Note. Accuracy (percent of pecks on key; left) and obtained FRs (pecks per reinforcer; right) across components of each type in each of the 10 stable sessions (dots) and aggregated across sessions (bars). Dashed horizontal lines represent the programmed FR for each pigeon.

3.2. Obtained FRs

The right column of Figure 2 shows the obtained FRs in No Border and Border components in each session (dots) and across sessions (bars), as well as the programmed FR (indicated by the dashed line) for each pigeon. Obtained FRs were calculated as the total number of pecks per reinforcer (On- and Off-key pecks) recorded in components of each type. The combination of On- and Off-key pecks for this measure provides functionally obtained FRs – that is, the actual number of pecks that contacted the touchscreen monitor before the programmed FR requirement was met. The Border component produced obtained FRs that were slightly higher than the programmed FRs for Pigeons 88 and 363 (32 and 67, respectively), and were nearly identical for Pigeons 1108 and 4089 (201 and 151, respectively).

The No Border component produced obtained FRs that were higher than the programmed FRs for all pigeons. The rightmost columns of Table 1 show comparisons between the programmed FRs and obtained FRs in No Border components for each pigeon, expressed as the additional percentage of the programmed FRs added by inaccurate pecks in No Border components. For Pigeons 88 and 363, obtained FRs were much higher than programmed FRs – at least double the FR requirement (50 and 117, corresponding to an additional 101% and 133%, respectively).

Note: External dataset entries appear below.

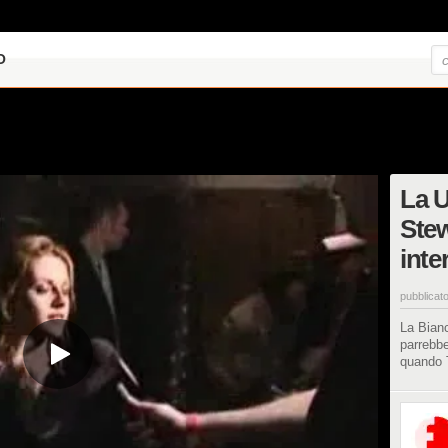
O
La U
Stew
inte
pubblicato
La Bian
parrebbe
quando 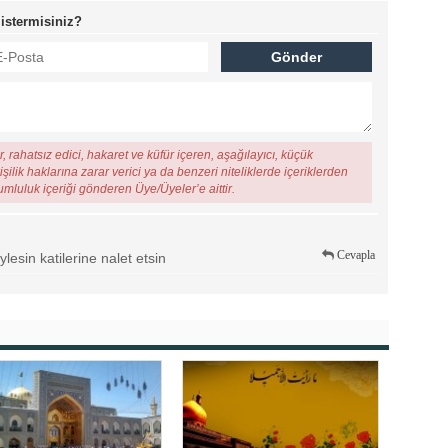
 istermisiniz?
, rahatsız edici, hakaret ve küfür içeren, aşağılayıcı, küçük
şilik haklarına zarar verici ya da benzeri niteliklerde içeriklerden
rumluluk içeriği gönderen Üye/Üyeler’e aittir.
Cevapla
lesin katilerine nalet etsin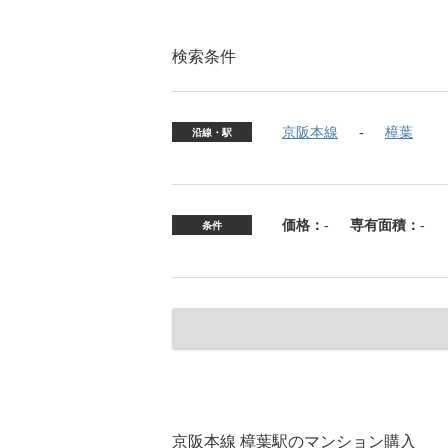
検索条件
京阪本線
樟葉
沿線・駅
価格：
-
専有面積：
-
条件
京阪本線 樟葉駅のマンション購入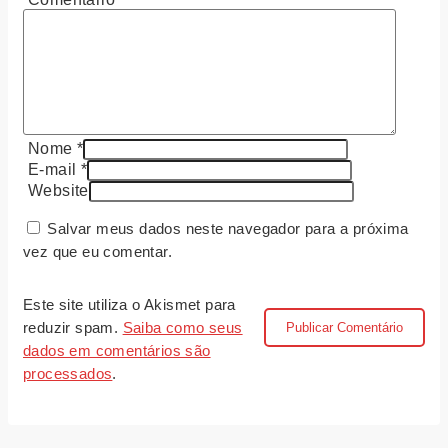
Nome
*
E-mail
*
Website
Salvar meus dados neste navegador para a próxima
vez que eu comentar.
Este site utiliza o Akismet para
reduzir spam.
Saiba como seus
dados em comentários são
processados
.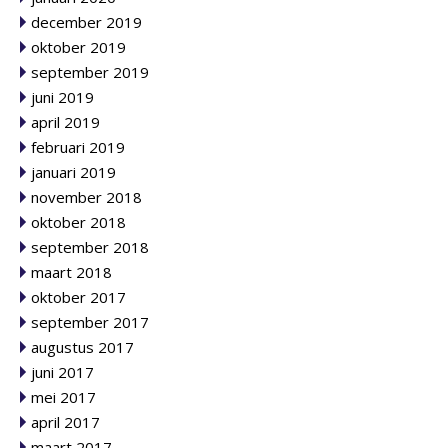
december 2019
oktober 2019
september 2019
juni 2019
april 2019
februari 2019
januari 2019
november 2018
oktober 2018
september 2018
maart 2018
oktober 2017
september 2017
augustus 2017
juni 2017
mei 2017
april 2017
maart 2017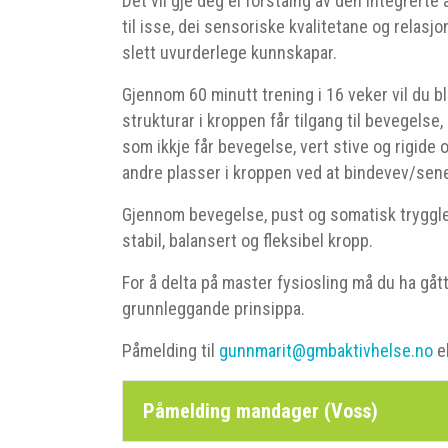
Det vil gje deg ei forståing av den integrerte
til isse, dei sensoriske kvalitetane og relasj
slett uvurderlege kunnskapar.
Gjennom 60 minutt trening i 16 veker vil du bli
strukturar i kroppen får tilgang til bevegelse
som ikkje får bevegelse, vert stive og rigide
andre plasser i kroppen ved at bindevev/sene
Gjennom bevegelse, pust og somatisk tryggleik
stabil, balansert og fleksibel kropp.
For å delta på master fysiosling må du ha gått
grunnleggande prinsippa.
Påmelding til
gunnmarit@gmbaktivhelse.no
e
Påmelding mandager (Voss)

For Pigeons 1108 and 4089, the obtained FRs were slightly higher than the programmed FRs (223 and 197, corresponding to an additional 12% and 31%, respectively).

Together, the columns of Figure 2 show that pigeons were more accurate in the Border component than the No Border component and that this produced differences in obtained FRs that were relatively large for Pigeons 88 and 363. Accuracy and obtained FRs were similar when arranged by transition type rather than collapsed across components (Supplementary Material A).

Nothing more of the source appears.